「最初で最後」の挑戦をしなければ人の心は動かせない
――蓋をしただけで、まだ松岡さんの中にあるわけですね。
はい。その正体をちゃんともう一回確認しなきゃダメだって、僕はずっと思っていて。それは、本当に心が荒むようなことだったのか。もしかしたら、あの頃ネガティブにとらえていたことの中に、誰かの優しさという宝が見つかるかもしれない、と。
当時は、そのネガティブなものが松岡充やSOPHIAの音楽の原動力になっていて。「ゴキゲン鳥」なんて、言ったらもう、嘆いてる曲じゃないですか。そして最後、「問題は俺か?」って、蓋をしてる。オマージュという作業の中でそういった当時の感情に向き合うことが挑戦になっていくんじゃないかなと思います。
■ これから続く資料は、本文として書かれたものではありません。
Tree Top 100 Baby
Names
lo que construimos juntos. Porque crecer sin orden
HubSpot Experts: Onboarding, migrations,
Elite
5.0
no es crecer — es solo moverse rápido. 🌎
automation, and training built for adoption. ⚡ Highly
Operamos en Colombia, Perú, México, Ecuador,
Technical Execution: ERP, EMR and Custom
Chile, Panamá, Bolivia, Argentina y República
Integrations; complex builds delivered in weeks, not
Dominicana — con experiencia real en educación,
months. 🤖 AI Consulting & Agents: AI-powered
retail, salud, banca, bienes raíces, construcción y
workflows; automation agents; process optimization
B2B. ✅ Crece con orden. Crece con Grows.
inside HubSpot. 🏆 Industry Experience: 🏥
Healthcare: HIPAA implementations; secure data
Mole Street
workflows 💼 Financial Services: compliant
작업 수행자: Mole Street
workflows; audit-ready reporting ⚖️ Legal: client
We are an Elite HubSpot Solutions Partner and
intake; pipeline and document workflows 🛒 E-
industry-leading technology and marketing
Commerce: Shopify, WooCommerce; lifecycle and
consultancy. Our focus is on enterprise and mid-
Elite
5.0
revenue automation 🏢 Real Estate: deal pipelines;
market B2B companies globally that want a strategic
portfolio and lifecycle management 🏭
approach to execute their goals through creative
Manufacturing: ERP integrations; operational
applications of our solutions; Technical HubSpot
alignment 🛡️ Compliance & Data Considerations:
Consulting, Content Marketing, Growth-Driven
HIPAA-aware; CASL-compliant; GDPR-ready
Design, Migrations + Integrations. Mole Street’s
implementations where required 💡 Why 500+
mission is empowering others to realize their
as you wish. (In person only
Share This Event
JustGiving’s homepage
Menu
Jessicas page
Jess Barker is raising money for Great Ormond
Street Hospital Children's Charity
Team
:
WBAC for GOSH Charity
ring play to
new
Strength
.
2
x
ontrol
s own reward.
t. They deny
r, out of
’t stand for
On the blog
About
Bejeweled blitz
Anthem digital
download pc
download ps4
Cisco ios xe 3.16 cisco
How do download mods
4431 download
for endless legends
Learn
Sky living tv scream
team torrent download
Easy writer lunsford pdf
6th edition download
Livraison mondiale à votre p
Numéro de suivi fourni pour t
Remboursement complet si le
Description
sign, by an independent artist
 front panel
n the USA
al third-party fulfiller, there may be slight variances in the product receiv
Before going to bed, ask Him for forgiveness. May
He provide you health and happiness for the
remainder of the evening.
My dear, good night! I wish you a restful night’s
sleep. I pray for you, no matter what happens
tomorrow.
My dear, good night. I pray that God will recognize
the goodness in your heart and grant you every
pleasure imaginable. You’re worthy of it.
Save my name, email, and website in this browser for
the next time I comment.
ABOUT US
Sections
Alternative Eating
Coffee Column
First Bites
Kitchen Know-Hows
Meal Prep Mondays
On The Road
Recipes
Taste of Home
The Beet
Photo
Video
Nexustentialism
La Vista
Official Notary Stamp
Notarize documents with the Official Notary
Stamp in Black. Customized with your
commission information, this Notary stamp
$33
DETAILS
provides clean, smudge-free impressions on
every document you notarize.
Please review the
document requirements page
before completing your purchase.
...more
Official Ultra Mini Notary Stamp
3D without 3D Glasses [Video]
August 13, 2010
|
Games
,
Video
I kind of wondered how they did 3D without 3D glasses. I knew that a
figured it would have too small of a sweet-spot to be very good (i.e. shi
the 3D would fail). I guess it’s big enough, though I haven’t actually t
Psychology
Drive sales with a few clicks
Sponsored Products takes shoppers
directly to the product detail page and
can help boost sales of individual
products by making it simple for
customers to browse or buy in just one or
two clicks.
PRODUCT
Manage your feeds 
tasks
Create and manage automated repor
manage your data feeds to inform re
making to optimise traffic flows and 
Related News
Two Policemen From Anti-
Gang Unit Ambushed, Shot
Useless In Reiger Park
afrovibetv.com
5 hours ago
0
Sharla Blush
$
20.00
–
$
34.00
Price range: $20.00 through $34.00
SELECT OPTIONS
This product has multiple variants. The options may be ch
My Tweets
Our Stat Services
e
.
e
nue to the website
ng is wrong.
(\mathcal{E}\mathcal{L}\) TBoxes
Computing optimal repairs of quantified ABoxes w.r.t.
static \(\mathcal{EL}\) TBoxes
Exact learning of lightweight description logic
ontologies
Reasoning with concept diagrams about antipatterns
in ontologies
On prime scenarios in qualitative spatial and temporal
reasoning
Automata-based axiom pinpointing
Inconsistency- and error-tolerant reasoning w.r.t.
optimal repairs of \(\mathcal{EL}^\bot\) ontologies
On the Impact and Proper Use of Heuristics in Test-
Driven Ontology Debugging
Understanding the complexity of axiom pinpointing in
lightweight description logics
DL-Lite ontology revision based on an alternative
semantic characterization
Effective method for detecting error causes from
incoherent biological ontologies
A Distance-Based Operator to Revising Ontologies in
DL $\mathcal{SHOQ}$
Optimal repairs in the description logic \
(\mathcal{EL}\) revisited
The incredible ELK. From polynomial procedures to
――蓋をした思いは今も忘れずに、引き出すことができるんですか?
引き出せます。でもそのためには、それに向き合うための体勢をとらなきゃいけない。それが今のこの活動なんですよね。そんな簡単に、パカッと蓋を開けて「ああ、こんなだったな」で向き合えるレベルではないので。そういう意味では、これが最初で最後って思えるようなトライをしていかないといけなくて。
これが最後なら、「こんな甘いジャッジはないな」とか「こんなモヤモヤした気持ちで進めていくのはイヤだ」って感じると思うんです。そういう気持ちで向き合わないと、人の心を動かしたり、人の人生に影響を及ぼす誰かにはなれないし、そういう作品も創れないと思う。